In the end, Lorde acknowledged that behaving in "self-defense" can easily turn into "building a weapon" — and that people can ultimately "believe my projection," even if that was never meant to be the truth.
Between "Kāhore He Manu E" (in Māori) and "Girl, so confusing" (in Brat-speak), it's clear that those messages got lost in translation. Until now, at least.
On Thursday, May 1, a new interview with Lorde was published on Document Journal in which the singer spoke with multihyphenate artist Martine Syms about the ideas and concepts of identity.
"The four years between Solar Power and Lorde's newly announced album Virgin (out June 27) have been a journey back to herself," Maraya Fisher wrote for Document Journal, noting that the new album had the singer going "through the dissolution of a seven-year relationship, a reexamination of her gender expression, and the reclamation of her body."
Throughout Lorde's conversation with Syms, the pop star recalled seeing a flyer from a band that was seeking a new member. "Do you have the stones?" the flyer read, which Lorde eventually understood as another way of asking, "Do you have the balls?"
Lorde liked the way that was phrased, and the mysticism within it, particularly "seeing that as I was also coming into my masculinity a bit more as well," she explained.
Later in the interview, Lorde talked about reading Animal Joy by Nuar Alsadir and recalled an anecdote about the author asking her young daughter, "What does beautiful mean to you?" The young daughter replied that being beautiful meant being your "most self."

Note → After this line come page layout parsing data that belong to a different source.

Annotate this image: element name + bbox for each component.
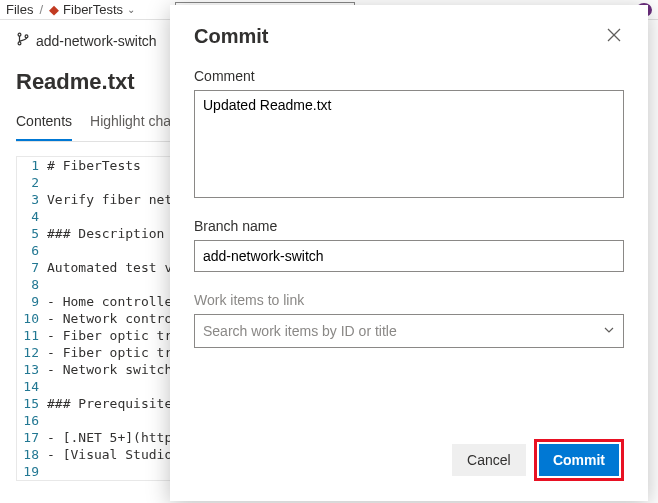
chevron-down-icon [603,323,615,339]
line-number: 6 [17,242,47,259]
line-number: 15 [17,395,47,412]
commit-button[interactable]: Commit [539,444,619,476]
cancel-button[interactable]: Cancel [452,444,526,476]
svg-point-1 [18,42,21,45]
line-text: - [Visual Studio [47,446,180,463]
breadcrumb-project[interactable]: FiberTests [63,2,123,17]
commit-dialog: Commit Comment Branch name Work items to… [170,5,648,501]
line-number: 14 [17,378,47,395]
line-number: 9 [17,293,47,310]
line-text: Verify fiber netw [47,191,180,208]
line-text: - Network switche [47,361,180,378]
line-text: ### Prerequisites [47,395,180,412]
work-items-placeholder: Search work items by ID or title [203,323,397,339]
line-text: # FiberTests [47,157,141,174]
line-number: 3 [17,191,47,208]
tab-highlight[interactable]: Highlight cha [90,113,171,141]
line-number: 4 [17,208,47,225]
commit-highlight: Commit [534,439,624,481]
branch-icon [16,32,30,49]
svg-point-2 [25,35,28,38]
line-text: - Home controller [47,293,180,310]
line-number: 5 [17,225,47,242]
branch-label: Branch name [194,218,624,234]
work-items-label: Work items to link [194,292,624,308]
comment-label: Comment [194,68,624,84]
branch-name[interactable]: add-network-switch [36,33,157,49]
dialog-title: Commit [194,25,268,48]
line-number: 11 [17,327,47,344]
line-number: 19 [17,463,47,480]
line-number: 10 [17,310,47,327]
line-number: 12 [17,344,47,361]
line-text: Automated test va [47,259,180,276]
line-number: 8 [17,276,47,293]
line-number: 1 [17,157,47,174]
breadcrumb-files[interactable]: Files [6,2,33,17]
line-text: - Network control [47,310,180,327]
close-icon[interactable] [604,25,624,45]
line-text: - Fiber optic tra [47,327,180,344]
svg-point-0 [18,33,21,36]
line-number: 7 [17,259,47,276]
line-number: 17 [17,429,47,446]
chevron-down-icon[interactable]: ⌄ [127,4,135,15]
line-number: 16 [17,412,47,429]
project-icon: ◆ [49,2,59,17]
breadcrumb-separator: / [39,2,43,17]
line-number: 18 [17,446,47,463]
line-text: ### Description [47,225,164,242]
line-text: - Fiber optic tra [47,344,180,361]
comment-input[interactable] [194,90,624,198]
line-text: - [.NET 5+](https [47,429,180,446]
work-items-combo[interactable]: Search work items by ID or title [194,314,624,348]
branch-input[interactable] [194,240,624,272]
line-number: 13 [17,361,47,378]
line-number: 2 [17,174,47,191]
tab-contents[interactable]: Contents [16,113,72,141]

"That's been my mission," Lorde said, as her takeaway from that story. "But it came out of many years of putting something on and being like, 'What am I doing wearing this? Like, who am I? What set have I stepped onto right now?'"
The conversation also touched on Lorde feeling inspired by what she's reading at any given time.
"I start by reading, and I don't really know why I'm reading what I'm reading. This time, I read a lot about the body in different ways," the singer said, as reported by Document Journal. "I read a lot of queer writers. I just read all of Annie Ernaux. [I was] in London surrounded by books at random Airbnbs and in the spare rooms of my friends."
Approaching the topic of new music, Lorde described "What Was That" as a song that was born out of a "period of great turbulence in my personal life."
That turbulence, Lorde remarked, involved "becoming single, but also really facing my body stuff head-on, and starting to feel my gender broadening a little bit. Just being back in my house and feeling this big wave of grief. I just kept thinking, 'What was all of that?' Whether it was my seven-year relationship, or a pandemic, or sacrificing my body to my career since I was 16 or 17."
She concluded, "This feeling of, 'Oh, my god, so much has moved through me, and there's so much mystery and pain.' I just held the mic and sort of walked around the room and said it all. I didn't write anything down, which was cool."
Lorde's new album, Virgin, is scheduled for a release on June 27. The singer's fourth studio album is now available for pre-saves on all music streaming platforms, as well as preorders of physical and digital copies.